El descuento seguirá siendo formalmente del 55%. Pero ya no se aplicará necesariamente sobre el precio real del boleto que paguen los usuarios.
La Nación tomará como base una "tarifa de referencia" y calculará el beneficio sobre ese valor. Si una provincia o un municipio aumenta el transporte por encima de esa cifra, la diferencia deberá ser afrontada íntegramente por el pasajero.
El cambio implica que el descuento puede perder peso cada vez que suba el boleto.
Hasta ahora, un usuario alcanzado por la Tarifa Social pagaba el 45% del valor vigente. Con el nuevo esquema, la ayuda nacional queda atada a una referencia definida por el Gobierno central y no a la tarifa efectiva establecida en cada jurisdicción.
La modificación impacta especialmente en los sectores de menores ingresos, que dependen del transporte público para trabajar, estudiar o realizar trámites y que ya vienen sufriendo fuertes aumentos en los últimos años.
El argumento del Gobierno es que la Nación no debe hacerse cargo de los incrementos decididos por provincias y municipios. Pero el resultado concreto es que una parte cada vez mayor del costo del transporte será trasladada a los pasajeros.
La medida se inscribe en la política de reducción de subsidios impulsada por la administración de Milei.
Desde el inicio de la gestión libertaria, el transporte público registró aumentos muy superiores a los ingresos de buena parte de la población. Al mismo tiempo, el Gobierno nacional recortó transferencias y avanzó en un esquema que obliga a las provincias y municipios a asumir una mayor parte del financiamiento del sistema.
Ahora, el congelamiento de la base sobre la que se calcula la Tarifa Social agrega un nuevo problema.
El beneficio no desaparece. Pero puede ir perdiendo valor.
Si el precio del boleto aumenta y la tarifa de referencia nacional queda retrasada, el descuento efectivo será cada vez menor respecto de lo que el usuario realmente debe pagar.
El cambio golpea a quienes más necesitan la ayuda estatal.

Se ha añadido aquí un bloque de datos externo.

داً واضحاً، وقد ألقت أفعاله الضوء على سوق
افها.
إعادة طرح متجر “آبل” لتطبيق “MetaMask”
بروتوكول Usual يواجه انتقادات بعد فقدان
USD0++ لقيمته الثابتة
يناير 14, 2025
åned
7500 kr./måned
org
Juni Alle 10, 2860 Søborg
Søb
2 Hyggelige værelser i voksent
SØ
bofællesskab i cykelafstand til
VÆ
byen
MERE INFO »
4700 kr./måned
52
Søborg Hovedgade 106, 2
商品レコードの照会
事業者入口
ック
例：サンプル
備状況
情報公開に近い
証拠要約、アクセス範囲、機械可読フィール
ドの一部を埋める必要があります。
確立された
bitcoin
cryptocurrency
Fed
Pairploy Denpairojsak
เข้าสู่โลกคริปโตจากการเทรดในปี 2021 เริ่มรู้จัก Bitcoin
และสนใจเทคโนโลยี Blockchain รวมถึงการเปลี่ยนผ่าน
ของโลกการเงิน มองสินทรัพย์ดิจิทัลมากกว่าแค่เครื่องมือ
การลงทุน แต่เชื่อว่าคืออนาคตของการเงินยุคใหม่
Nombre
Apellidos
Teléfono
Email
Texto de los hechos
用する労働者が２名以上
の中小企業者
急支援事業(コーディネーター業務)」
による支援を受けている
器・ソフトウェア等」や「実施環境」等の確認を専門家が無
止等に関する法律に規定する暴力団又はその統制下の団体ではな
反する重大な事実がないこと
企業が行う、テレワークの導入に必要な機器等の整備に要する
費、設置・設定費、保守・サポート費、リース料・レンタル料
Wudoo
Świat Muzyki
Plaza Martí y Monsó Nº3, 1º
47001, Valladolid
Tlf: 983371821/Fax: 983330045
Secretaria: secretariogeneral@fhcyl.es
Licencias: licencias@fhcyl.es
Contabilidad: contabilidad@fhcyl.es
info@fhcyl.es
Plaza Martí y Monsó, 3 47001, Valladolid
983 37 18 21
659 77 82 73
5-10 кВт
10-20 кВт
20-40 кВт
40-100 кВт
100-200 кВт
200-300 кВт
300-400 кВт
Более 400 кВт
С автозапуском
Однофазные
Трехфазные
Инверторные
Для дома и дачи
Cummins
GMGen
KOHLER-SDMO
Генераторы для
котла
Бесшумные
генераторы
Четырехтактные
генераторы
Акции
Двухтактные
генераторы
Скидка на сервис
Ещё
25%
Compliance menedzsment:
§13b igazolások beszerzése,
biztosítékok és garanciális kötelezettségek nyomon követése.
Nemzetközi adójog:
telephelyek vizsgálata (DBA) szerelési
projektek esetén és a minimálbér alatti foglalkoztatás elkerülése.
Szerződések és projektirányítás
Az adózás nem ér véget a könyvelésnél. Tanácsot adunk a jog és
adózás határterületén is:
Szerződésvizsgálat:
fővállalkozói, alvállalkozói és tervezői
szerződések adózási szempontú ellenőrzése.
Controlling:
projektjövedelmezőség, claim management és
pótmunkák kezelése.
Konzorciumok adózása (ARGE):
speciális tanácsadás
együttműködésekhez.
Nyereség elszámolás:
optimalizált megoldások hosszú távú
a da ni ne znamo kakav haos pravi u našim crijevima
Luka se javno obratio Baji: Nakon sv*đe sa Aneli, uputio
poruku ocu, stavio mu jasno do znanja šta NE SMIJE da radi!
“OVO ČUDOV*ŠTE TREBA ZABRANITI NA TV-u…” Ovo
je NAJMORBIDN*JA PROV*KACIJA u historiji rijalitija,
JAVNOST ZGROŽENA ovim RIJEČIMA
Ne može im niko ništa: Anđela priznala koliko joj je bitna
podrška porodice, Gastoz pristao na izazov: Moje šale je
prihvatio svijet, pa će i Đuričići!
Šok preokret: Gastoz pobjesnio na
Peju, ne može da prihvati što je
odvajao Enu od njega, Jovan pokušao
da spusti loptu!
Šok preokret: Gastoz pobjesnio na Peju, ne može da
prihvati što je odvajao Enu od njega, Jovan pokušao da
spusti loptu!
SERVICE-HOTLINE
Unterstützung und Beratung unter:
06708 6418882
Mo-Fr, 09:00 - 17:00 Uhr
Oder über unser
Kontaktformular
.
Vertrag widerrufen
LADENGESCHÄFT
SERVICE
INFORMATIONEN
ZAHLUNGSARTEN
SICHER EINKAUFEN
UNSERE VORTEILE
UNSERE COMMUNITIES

Entre los beneficiarios de la Tarifa Social se encuentran jubilados y pensionados, titulares de la Asignación Universal por Hijo y la Asignación por Embarazo, trabajadores de casas particulares, monotributistas sociales, veteranos de Malvinas y beneficiarios de distintos programas sociales.
Para todos ellos, el transporte representa una parte importante de los gastos cotidianos.
La decisión vuelve a mostrar una característica del programa económico del Gobierno nacional: beneficios que formalmente continúan vigentes, pero que pierden peso a medida que los valores de referencia quedan por detrás de los precios reales.
El descuento seguirá llamándose 55%.
Pero si la tarifa sube y la ayuda queda congelada, los pasajeros terminarán pagando cada vez más.